STOCKHOLM/LONDON (Reuters) – Musicians desperate to work together in harmony while kept apart by COVID-19 lockdowns have been collaborating with tech companies to shave milliseconds from delays on their online connections, driving innovations that will transcend music.
To recreate the experience of performing together live when artists and audiences are apart, a collective effort has been under way to reduce the lag between a sound being produced and being heard, known as latency.
In rehearsals for Rossini’s Barber of Seville, the San Francisco Opera has used a test version of a device called Aloha, developed by Stockholm-based Elk O.S., in partnership with Ericsson, Vodafone and Verizon.
The pocket-sized device cuts the lag from around 600 milliseconds, which would make two performers sound out of sync, to roughly 20 milliseconds, which is no greater than if the performers were in the same room.
“That was shocking to me that technology has advanced that far,” said soprano Anne-Marie MacIntosh, who is performing in the production scheduled to open to socially-distanced, drive-in audiences on Friday. Terrified of throat infections, singers tend to be germaphobic at the best of times, which makes digital technology like the Aloha attractive with or without a pandemic. “You can be in a separate space and still have a rehearsal and still do it safely and not worry about potentially getting someone else sick,” said MacIntosh.
While innovations such as the Aloha can work with the existing internet infrastructure, the rollout of 5G, which promises speeds 10 to 20 times faster than 4G wireless networks, could spur even more dramatic advances.
‘SCRATCHING THE SURFACE’
The likes of Verizon and Ericsson intend to take advantage of 5G to overcome latency issues for a wide range of industries. Digital surgery, self-driving cars, gaming and virtual reality are some of the areas likely to benefit.
“We are just scratching the surface of how transformative this technology is going to be,” said Nikki Palmer, chief product development officer at Verizon.
Matthew Shilvock, general director of the San Francisco Opera, said technology had enabled the upcoming Rossini production to be more experimental and transform the backstage environment into part of the set.
As singers no longer need to be on stage to sing together and audiences can be anywhere, there is also the potential for spectators, however remote, to be involved in the live moment that makes performances exciting.
“I think there’s a new hunger, there’s a new curiosity that has developed around digital content,” Shilvock said. Elk was founded by Michele Benincaso, a violin-maker who trained at a specialist school in Cremona, Italy. He began working in his Stockholm basement around six years ago with the dream of making musicians as digitally connected as other professionals. “What the pandemic has told us and is still telling us, it’s time for music and musicians to move into the digital world,” he said. “The final goal is engaging the fan base in a completely new way.”
REMOTE SURGERY
While many musicians are eager to return to performances in packed concert halls, Benincaso said that the benefits of reducing latency to levels seen when performers are in the same room would be felt long after the end of COVID-19 lockdowns.

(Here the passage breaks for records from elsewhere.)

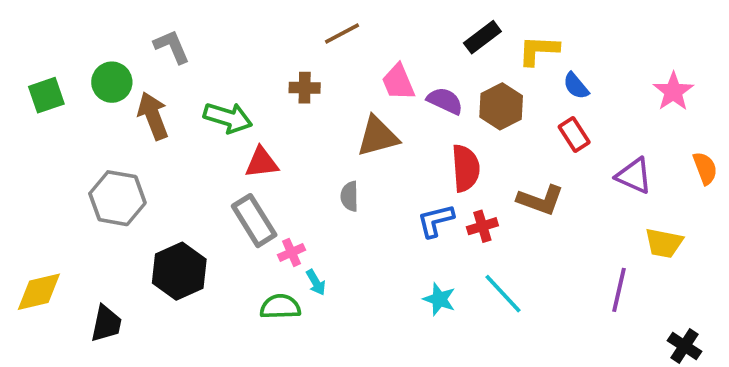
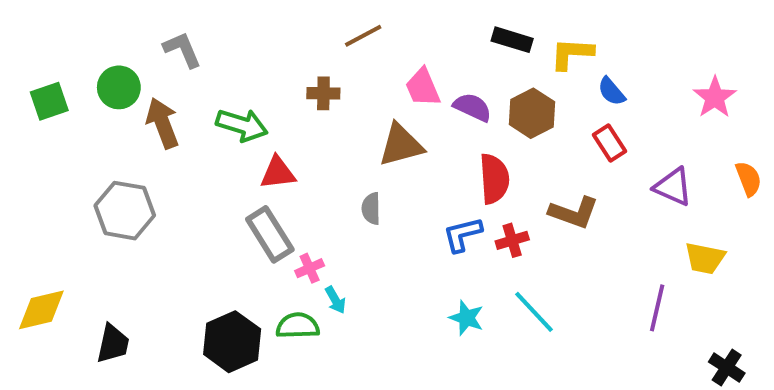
black rectangle: (482, 37) -> (512, 40), turned 54
black hexagon: (179, 271) -> (232, 342), moved

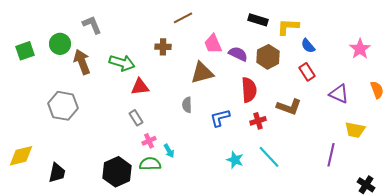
gray rectangle: (270, 234) -> (136, 118), size x0.6
blue L-shape: (462, 234) -> (220, 118), moved
pink cross: (310, 268) -> (149, 141), moved

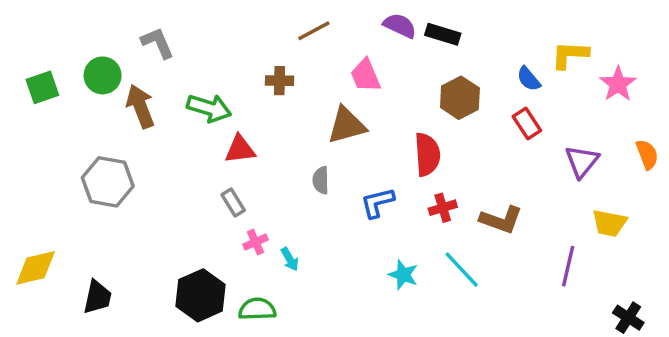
yellow L-shape: (288, 27) -> (570, 55), moved
purple semicircle: (238, 54) -> (400, 26), moved
purple triangle: (339, 94) -> (582, 161), turned 45
brown L-shape: (289, 107) -> (501, 220), moved
green semicircle: (150, 164) -> (257, 309), moved

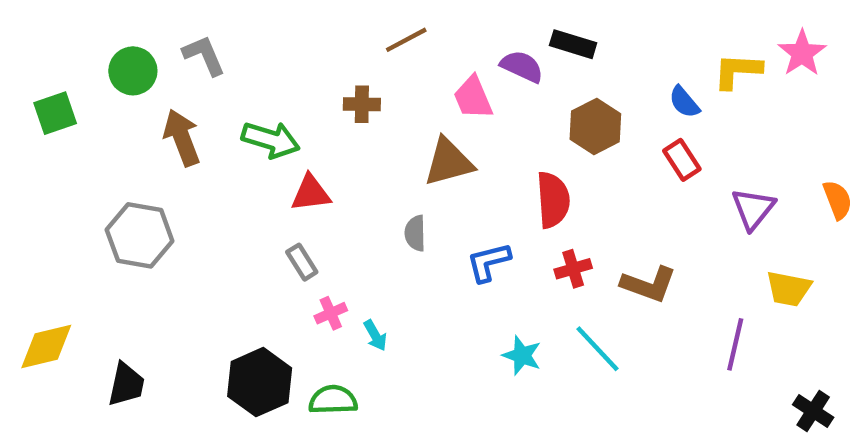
purple semicircle: (400, 26) -> (522, 66), moved
green circle: (103, 75) -> (133, 71), moved
pink star: (618, 84) -> (802, 53), moved

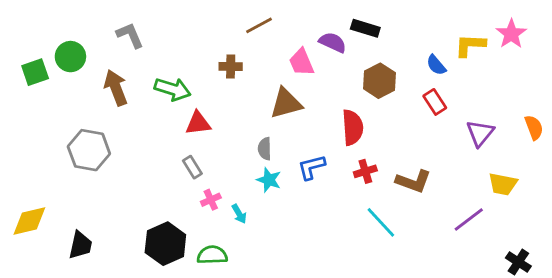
green circle: (133, 71) -> (70, 57), moved
purple line: (735, 344) -> (469, 220), turned 40
cyan star: (522, 355) -> (269, 180), moved

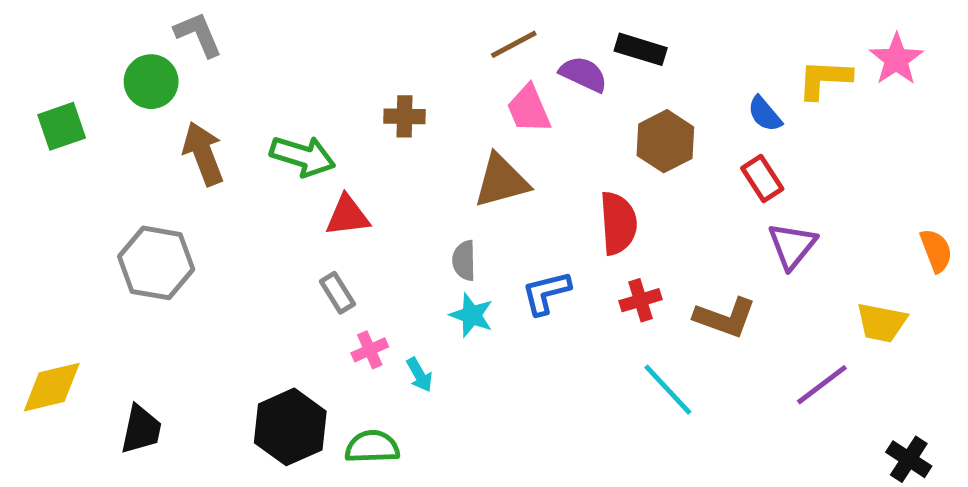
brown line: (259, 25) -> (514, 44), moved
gray L-shape: (130, 35) -> (198, 34), moved
green circle: (70, 57) -> (151, 82), moved
orange semicircle: (534, 127) -> (936, 251), moved
purple triangle: (480, 133) -> (792, 246), moved

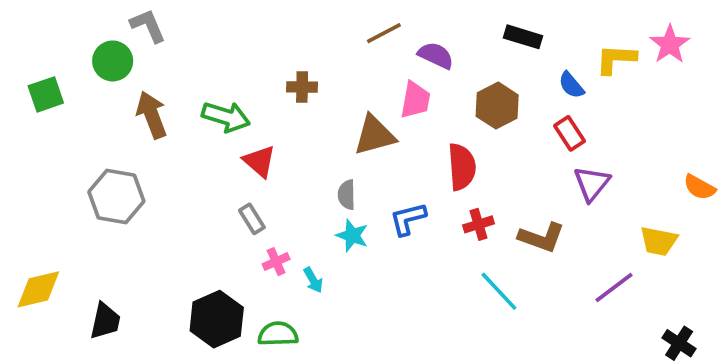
black rectangle: (641, 49) -> (523, 37), moved
pink trapezoid: (529, 109) -> (415, 100), moved, turned -147
red triangle: (347, 216) -> (259, 161), turned 48
orange semicircle: (936, 251) -> (699, 187), turned 140

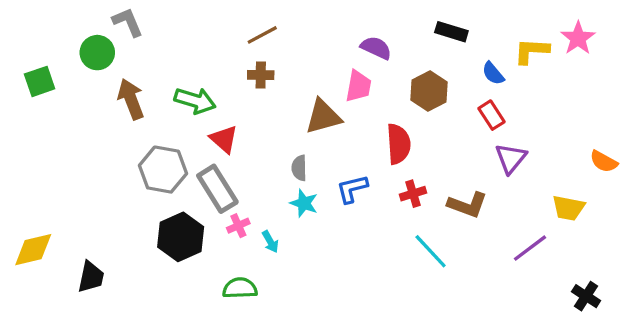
brown line: (384, 33) -> (262, 35), moved
gray hexagon: (116, 197) -> (163, 170), moved
gray rectangle: (252, 219) -> (217, 189), size x1.8
black hexagon: (217, 319) -> (181, 237), moved

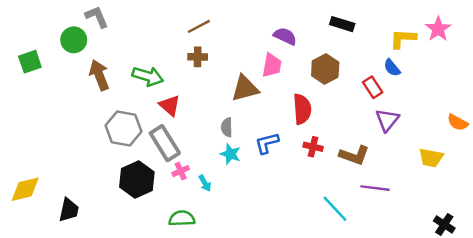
blue semicircle: (493, 73) -> (392, 68), moved
red cross: (413, 194) -> (313, 147), turned 30
purple line: (530, 248) -> (375, 188), moved, turned 44
cyan line: (431, 251) -> (335, 209), moved

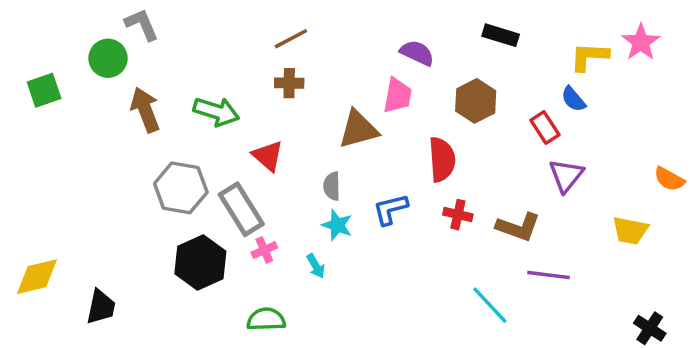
red triangle: (170, 105) -> (268, 156), moved
cyan arrow: (205, 183) -> (316, 266), moved

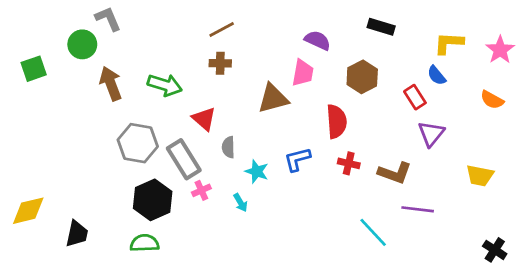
pink star: (641, 42) -> (500, 50), moved
orange semicircle: (669, 179) -> (492, 100), moved
gray semicircle: (332, 186) -> (228, 147), moved
green semicircle: (266, 319) -> (145, 243), moved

For example, it can cut carbon emissions as well as budgets by eliminating journeys, reduce the need for drummers to lug unwieldy kit to recording sessions, and allow audiences to play with professional musicians in innovative ways.
Benincaso said he was also working with major bands from outside the field of classical music, but could not name them because of confidentiality agreements.
He said the San Francisco Opera experiments had put Aloha on track for a commercial release in October.
Beyond music, an early 5G-driven change is likely to be in the sphere of leisure and entertainment, as amusement parks and shopping malls could use low-latency networks to provide an augmented reality experience for visitors.
Further into the future, developers are aiming to reach a sufficiently minute and stable latency to enable a surgeon to perform an operation at great distance from a patient, using robotic arms. In that scenario, even the briefest spike into a higher latency, or greater lag, could be a matter of life and death. “There cannot be a sudden change when you are doing a critical manoeuvre,” said Jan Söderström, head of Technology Office Silicon Valley at Ericsson.
There is also the question of how to make all this pay, which probably means slicing up the network, so that the surgeons or musicians for whom timing is of the essence, might pay more for a guarantee of stable low latency. “That’s not current but that’s the course, the model that we foresee,” Söderström said.